(Entries supplied):
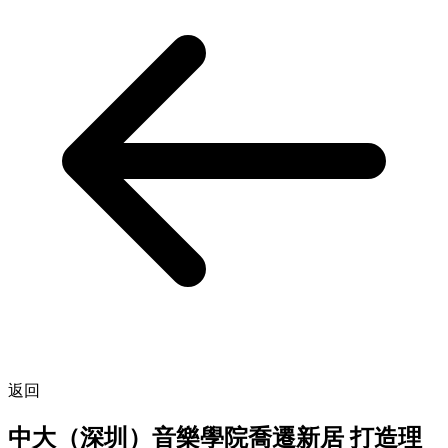
返回
中大（深圳）音樂學院喬遷新居 打造理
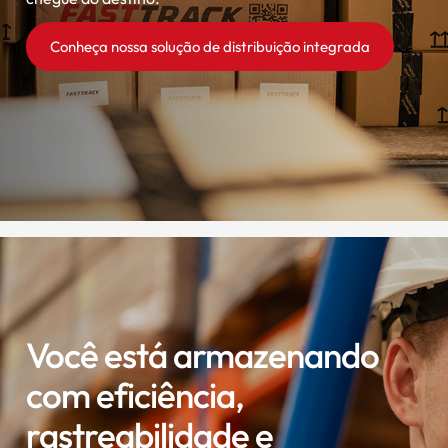
Conheça nossa solução de distribuição integrada
Você está armazenando
com eficiência,
rastreabilidade e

(Activity): The answer must be an exact copy of every record above, minus the pictures.

(Written solution):
返回
中大（深圳）音樂學院喬遷新居 打造理
Conheça nossa solução de distribuição integrada
Você está armazenando
com eficiência,
rastreabilidade e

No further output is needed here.